Virus in two more Asian nations

? Hong Kong banned quarantined residents from leaving the city as the deadly SARS virus turned up Friday in two more Asian nations, in both cases among foreigners who had recently been to Hong Kong.

Indonesia and the Philippines reported their first cases of severe acute respiratory syndrome, bringing to 20 the number of nations that have reported SARS cases.

Worldwide, SARS has claimed at least 116 lives and sickened more than 2,700 people.

A Malaysian cruise ship, the Superstar Virgo, was also hit with SARS. One crew member is ill and another is showing symptoms, a Star Cruises spokeswoman said Friday. They have been admitted to hospitals in Singapore and Malaysia.

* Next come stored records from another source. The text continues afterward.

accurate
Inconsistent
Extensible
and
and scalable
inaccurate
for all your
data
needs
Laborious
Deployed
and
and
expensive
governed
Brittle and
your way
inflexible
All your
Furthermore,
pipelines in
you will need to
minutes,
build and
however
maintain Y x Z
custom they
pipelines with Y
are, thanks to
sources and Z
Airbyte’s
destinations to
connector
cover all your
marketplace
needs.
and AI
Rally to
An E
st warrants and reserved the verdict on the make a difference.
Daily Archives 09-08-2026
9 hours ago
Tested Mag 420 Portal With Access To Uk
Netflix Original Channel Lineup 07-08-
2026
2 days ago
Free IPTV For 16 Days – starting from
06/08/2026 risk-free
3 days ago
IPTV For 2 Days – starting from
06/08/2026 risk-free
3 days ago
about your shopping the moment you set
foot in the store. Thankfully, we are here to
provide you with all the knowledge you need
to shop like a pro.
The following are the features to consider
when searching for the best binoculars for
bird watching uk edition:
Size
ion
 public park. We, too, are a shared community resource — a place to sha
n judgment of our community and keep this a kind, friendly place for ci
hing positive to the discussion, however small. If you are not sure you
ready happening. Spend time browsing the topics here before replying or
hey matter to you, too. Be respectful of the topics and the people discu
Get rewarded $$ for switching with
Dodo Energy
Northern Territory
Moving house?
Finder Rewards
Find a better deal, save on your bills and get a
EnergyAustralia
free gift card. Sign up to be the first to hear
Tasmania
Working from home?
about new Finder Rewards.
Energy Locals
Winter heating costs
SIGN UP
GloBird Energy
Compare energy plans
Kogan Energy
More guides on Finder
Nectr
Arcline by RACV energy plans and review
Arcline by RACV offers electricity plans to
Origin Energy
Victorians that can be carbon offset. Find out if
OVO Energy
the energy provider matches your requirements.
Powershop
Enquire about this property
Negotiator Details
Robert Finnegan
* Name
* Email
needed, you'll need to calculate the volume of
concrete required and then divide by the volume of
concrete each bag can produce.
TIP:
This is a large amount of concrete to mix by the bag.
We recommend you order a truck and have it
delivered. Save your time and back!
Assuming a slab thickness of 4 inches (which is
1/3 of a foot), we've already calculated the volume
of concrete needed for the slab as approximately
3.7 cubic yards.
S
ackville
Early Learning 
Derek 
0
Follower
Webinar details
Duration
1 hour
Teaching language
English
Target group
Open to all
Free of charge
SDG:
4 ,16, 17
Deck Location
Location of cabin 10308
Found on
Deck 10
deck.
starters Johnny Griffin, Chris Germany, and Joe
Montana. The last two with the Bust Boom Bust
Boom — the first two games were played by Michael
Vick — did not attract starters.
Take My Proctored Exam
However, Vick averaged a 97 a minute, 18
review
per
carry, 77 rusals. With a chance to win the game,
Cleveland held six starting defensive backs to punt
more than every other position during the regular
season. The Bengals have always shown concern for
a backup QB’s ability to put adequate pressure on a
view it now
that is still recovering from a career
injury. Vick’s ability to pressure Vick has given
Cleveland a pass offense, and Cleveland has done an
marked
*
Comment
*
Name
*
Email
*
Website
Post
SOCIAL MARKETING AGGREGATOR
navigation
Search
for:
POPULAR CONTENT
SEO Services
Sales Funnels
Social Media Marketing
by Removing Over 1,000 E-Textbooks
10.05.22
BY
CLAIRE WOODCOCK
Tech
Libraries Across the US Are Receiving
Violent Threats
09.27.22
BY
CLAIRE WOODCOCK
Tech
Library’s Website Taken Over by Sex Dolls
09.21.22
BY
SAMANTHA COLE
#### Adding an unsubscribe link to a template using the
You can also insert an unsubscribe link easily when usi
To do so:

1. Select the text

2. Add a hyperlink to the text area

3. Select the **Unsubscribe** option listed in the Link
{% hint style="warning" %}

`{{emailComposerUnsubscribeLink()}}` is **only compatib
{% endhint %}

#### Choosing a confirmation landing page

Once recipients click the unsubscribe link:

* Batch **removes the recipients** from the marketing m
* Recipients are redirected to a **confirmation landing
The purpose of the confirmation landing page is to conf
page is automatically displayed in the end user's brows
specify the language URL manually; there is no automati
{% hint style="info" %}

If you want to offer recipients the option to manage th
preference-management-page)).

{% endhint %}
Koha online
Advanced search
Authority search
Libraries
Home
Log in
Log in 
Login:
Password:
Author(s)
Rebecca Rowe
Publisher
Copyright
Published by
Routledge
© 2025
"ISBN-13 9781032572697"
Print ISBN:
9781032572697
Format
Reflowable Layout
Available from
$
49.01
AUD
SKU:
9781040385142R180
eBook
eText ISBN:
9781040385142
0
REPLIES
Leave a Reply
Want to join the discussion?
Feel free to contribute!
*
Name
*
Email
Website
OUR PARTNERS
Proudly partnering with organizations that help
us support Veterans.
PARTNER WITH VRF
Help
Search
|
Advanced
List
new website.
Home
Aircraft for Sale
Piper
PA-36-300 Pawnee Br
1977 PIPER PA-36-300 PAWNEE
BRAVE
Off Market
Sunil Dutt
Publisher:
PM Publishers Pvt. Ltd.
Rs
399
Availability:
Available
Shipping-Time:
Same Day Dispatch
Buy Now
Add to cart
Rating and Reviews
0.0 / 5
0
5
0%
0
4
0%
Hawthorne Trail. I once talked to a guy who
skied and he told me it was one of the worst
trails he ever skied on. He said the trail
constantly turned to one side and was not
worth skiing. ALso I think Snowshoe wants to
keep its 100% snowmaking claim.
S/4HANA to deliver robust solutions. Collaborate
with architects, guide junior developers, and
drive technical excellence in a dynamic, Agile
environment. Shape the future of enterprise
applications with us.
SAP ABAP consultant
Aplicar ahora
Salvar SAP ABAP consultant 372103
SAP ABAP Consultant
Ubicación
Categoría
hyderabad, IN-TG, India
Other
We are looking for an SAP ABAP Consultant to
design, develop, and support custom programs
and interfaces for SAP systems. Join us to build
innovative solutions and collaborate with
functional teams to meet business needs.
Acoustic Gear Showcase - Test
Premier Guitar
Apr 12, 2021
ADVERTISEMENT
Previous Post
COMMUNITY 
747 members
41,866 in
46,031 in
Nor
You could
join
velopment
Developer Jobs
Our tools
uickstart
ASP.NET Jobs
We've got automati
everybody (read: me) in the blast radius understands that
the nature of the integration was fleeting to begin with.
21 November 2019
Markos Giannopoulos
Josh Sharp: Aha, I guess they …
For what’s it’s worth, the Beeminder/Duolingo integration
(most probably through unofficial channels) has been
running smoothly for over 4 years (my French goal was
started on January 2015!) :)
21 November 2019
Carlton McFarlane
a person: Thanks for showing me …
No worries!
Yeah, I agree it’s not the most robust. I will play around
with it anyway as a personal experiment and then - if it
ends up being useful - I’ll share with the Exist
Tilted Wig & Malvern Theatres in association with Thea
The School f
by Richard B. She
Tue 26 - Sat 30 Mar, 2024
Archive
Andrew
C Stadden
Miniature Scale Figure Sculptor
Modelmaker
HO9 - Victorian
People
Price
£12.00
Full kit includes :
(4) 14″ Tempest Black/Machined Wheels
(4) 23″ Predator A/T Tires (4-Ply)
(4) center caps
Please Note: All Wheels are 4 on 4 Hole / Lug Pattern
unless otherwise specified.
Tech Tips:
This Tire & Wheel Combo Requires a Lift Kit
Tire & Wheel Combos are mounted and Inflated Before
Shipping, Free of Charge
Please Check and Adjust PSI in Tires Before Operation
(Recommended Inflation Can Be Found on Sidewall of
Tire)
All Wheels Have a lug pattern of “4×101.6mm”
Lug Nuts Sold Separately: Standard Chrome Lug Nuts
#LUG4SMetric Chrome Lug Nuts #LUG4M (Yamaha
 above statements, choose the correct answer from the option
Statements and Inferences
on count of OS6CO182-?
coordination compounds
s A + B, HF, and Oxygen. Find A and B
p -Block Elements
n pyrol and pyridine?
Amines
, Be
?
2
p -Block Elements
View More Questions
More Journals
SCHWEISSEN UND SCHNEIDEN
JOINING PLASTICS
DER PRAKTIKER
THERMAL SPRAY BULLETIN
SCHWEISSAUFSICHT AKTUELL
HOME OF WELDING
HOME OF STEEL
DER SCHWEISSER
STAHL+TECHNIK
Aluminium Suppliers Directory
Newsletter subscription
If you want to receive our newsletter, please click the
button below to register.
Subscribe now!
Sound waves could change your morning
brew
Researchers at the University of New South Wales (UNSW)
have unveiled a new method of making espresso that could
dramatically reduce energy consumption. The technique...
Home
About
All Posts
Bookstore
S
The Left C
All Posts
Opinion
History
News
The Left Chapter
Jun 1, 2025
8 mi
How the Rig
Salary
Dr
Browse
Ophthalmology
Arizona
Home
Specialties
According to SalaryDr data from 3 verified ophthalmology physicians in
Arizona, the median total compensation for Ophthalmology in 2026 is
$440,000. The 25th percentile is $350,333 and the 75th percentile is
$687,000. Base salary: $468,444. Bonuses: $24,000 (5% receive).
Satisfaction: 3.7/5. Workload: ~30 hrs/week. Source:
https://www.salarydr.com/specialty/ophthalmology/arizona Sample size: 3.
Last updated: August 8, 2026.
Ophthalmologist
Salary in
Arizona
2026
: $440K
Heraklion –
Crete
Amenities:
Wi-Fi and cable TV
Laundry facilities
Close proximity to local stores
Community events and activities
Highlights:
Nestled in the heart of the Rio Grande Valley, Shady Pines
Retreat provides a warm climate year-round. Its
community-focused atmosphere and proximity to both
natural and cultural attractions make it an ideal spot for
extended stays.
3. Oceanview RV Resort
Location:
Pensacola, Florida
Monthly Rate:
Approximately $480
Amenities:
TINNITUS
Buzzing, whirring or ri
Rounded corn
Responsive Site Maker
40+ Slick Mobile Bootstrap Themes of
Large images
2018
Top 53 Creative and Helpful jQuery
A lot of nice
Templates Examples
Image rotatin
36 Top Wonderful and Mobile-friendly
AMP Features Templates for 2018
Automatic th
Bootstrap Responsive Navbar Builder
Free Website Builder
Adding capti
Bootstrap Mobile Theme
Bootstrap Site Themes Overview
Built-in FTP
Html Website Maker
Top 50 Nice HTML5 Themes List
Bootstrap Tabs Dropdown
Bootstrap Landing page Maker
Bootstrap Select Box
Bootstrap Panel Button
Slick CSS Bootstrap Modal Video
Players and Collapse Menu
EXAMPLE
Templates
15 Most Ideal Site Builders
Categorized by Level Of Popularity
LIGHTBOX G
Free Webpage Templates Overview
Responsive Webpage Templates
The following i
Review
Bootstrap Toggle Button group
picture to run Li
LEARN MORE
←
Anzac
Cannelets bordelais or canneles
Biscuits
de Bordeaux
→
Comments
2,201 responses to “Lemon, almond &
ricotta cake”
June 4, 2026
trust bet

In Singapore, authorities searched for an illegal immigrant from China who escaped from the city’s Communicable Diseases Center after showing symptoms of SARS. Two Singaporean women — one arriving from China’s Yunnan province and the other from Hong Kong — were whisked away upon arrival at Singapore’s Changi Airport to be quarantined as suspected SARS cases.

In most cases, SARS has been linked to travel through or in Asia, mainly Hong Kong and mainland China, where the new illness is thought to have first developed late last year.

Hong Kong reported two more deaths from SARS, bringing the toll there to 32. With 1,059 confirmed SARS cases, the city said it planned to take the temperature of travelers at airports and bar anyone showing SARS symptoms from boarding a plane or crossing land and sea borders.

Hong Kong also said it would not allow people who live with quarantined SARS patients to leave the territory and ordered those same people confined to their homes for 10 days starting Friday.

Lauro Espaia, a hospital employee, covers his face with a mask in Guayaquil, Ecuador. This hospital has been declared in quarantine because of the SARS virus.

“We wish to tell our overseas friends loud and clear: Hong Kong will do our best to prevent the spread (of SARS),” Chief Executive Tung Chee-hwa said.

In a statement Friday, the State Department said medical evacuations could not be arranged from SARS-affected areas, because no commercial airlines or air ambulance services were willing to transport SARS patients.

The department has advised Americans not to travel to China unless necessary. It also has alerted travelers to a new Chinese government policy requiring hospitalization of anyone who shows SARS symptoms until the contagious phase passes.

Under the new Chinese policy, patients will not be allowed to see family members, personal physicians or U.S. consular officials.